È desolante, ed è una spia dell’incapacità di una larga parte della classe politica italiana di stare al passo con la complessità del mondo e con le sue trasformazioni, che si privilegi l’obiettivo di dare una vittima sacrificale in pasto alla canea dei propri sostenitori accaniti, con toni e termini nettamente ascrivibili alla categoria del bullismo mediatico (ossia proprio quello che si critica in Donald Trump e Elon Musk), rinunciando alla possibilità di un dibattito, anche con posizioni legittimamente diverse e però seriamente argomentate.

Viene il sospetto che le vicende del mondo, già confuse e preoccupanti per conto loro, siano lette e commentate perlopiù al fine di segnare qualche magro punto nello scenario politico italiano.

Tornando all’Iran, pare aver suscitato molto scalpore l’uso del termine “neoliberismo”, un concetto di cui non esiste una definizione univoca e che non traduce pienamente l’uso ampiamente attestato del termine neoliberalism nella letteratura in lingua inglese. Non aiuta in questo senso il fatto che le fondazioni caritatevoli (bonyad) e il corpo delle guardie della rivoluzione (pasdaran) occupino quote di mercato molto ampie, rendendo impervia la distinzione tra pubblico e privato. Ma quand’anche chiamassimo “x” o “capitalismo di stato” o in qualsiasi altro modo il sistema iraniano, la domanda di ricerca resterebbe: in che modo le politiche economiche, e in particolare quelle di deregolamentazione nell’ambito del mercato del lavoro, alimentano il malcontento di ampi strati della società iraniana?

Paiono dimenticati gli scioperi e le manifestazioni che hanno attraversato l’Iran per tutto il 2018, proprio partendo dalla protesta contro la grave situazione economica (ulteriormente peggiorata dalla riapplicazione da parte dell’amministrazione Trump delle sanzioni che erano state tolte nel quadro del JCPOA, ossia il processo negoziale sul dispositivo nucleare iraniano) e da rivendicazioni salariali e sindacali, come aveva in luce persino un istituto apertamente liberista come l’American Enterprise Institute.

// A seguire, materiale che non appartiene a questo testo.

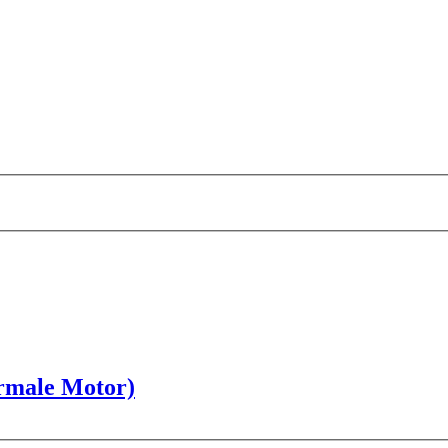
rmale Motor)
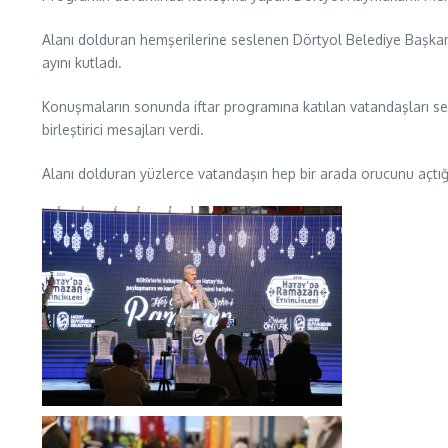
Alanı dolduran hemşerilerine seslenen Dörtyol Belediye Başka
ayını kutladı.
Konuşmaların sonunda iftar programına katılan vatandaşları se
birleştirici mesajları verdi.
Alanı dolduran yüzlerce vatandaşın hep bir arada orucunu açtığı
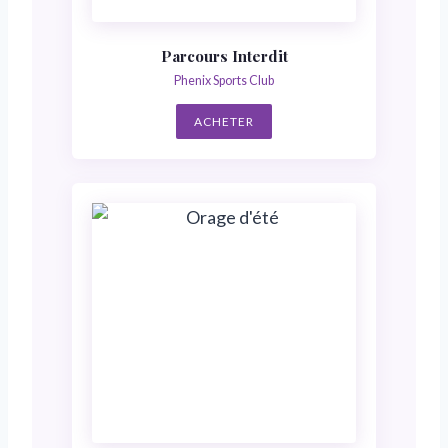
Parcours Interdit
Phenix Sports Club
ACHETER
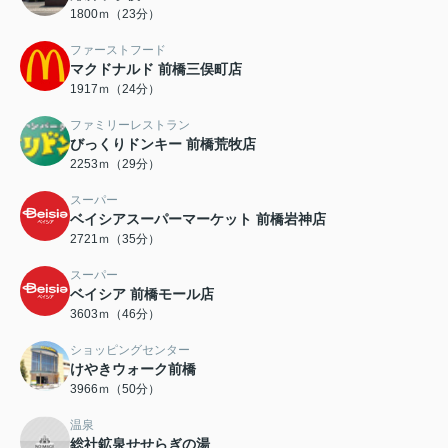
1800ｍ（23分）
ファーストフード
マクドナルド 前橋三俣町店
1917ｍ（24分）
ファミリーレストラン
びっくりドンキー 前橋荒牧店
2253ｍ（29分）
スーパー
ベイシアスーパーマーケット 前橋岩神店
2721ｍ（35分）
スーパー
ベイシア 前橋モール店
3603ｍ（46分）
ショッピングセンター
けやきウォーク前橋
3966ｍ（50分）
温泉
総社鉱泉せせらぎの湯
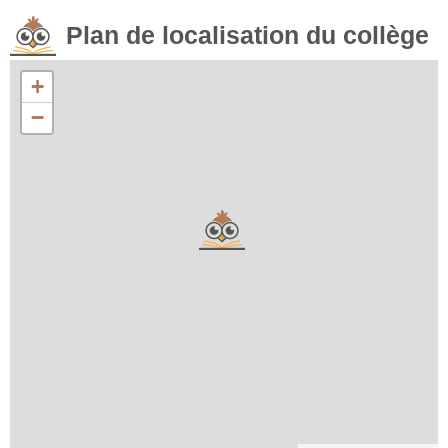
Plan de localisation du collège
+
−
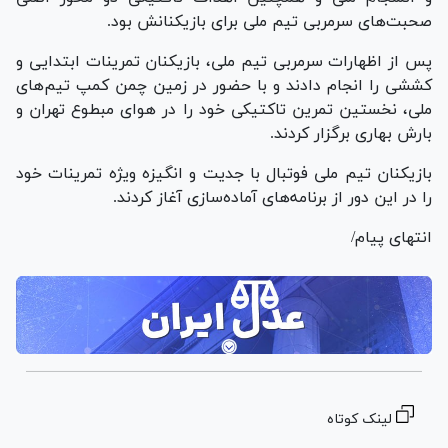
صحبت‌های سرمربی تیم ملی برای بازیکنانش بود.
پس از اظهارات سرمربی تیم ملی، بازیکنان تمرینات ابتدایی و
کششی را انجام دادند و با حضور در زمین چمن کمپ تیم‌های
ملی، نخستین تمرین تاکتیکی خود را در هوای مبطوع تهران و
بارش بهاری برگزار کردند.
بازیکنان تیم ملی فوتبال با جدیت و انگیزه ویژه تمرینات خود
را در این دور از برنامه‌های آماده‌سازی آغاز کردند.
انتهای پیام/
لینک کوتاه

Restano valide alcune considerazioni già avanzate per le proteste del 2018 e poi per quelle ancora più sanguinose del novembre 2019: il ciclo vizioso di proteste, repressione, aumento delle proteste e ulteriore aumento della repressione, che rende più difficile un coordinamento unitario; e il carattere non organizzato del movimento di protesta, che rappresenta tanto un possibile punto di forza (non ci sono vertici da eliminare) quanto un possibile punto di debolezza, dal momento che impedisce il coagularsi di una piattaforma politica alternativa dentro un sistema politico caratterizzato da decenni da un’aspra competizione tra diverse fazioni interne alla repubblica islamica, tanto da dover mettere in discussione anche le distinzioni troppo semplici tra riformisti e conservatori.

Il movimento di protesta potrebbe perciò aumentare d’intensità in modo difficile da prevedere, oppure spegnersi lentamente, lasciando però le braci a covare sotto la superficie in attesa di riesplodere con cadenza più o meno ciclica, come è accaduto negli ultimi anni.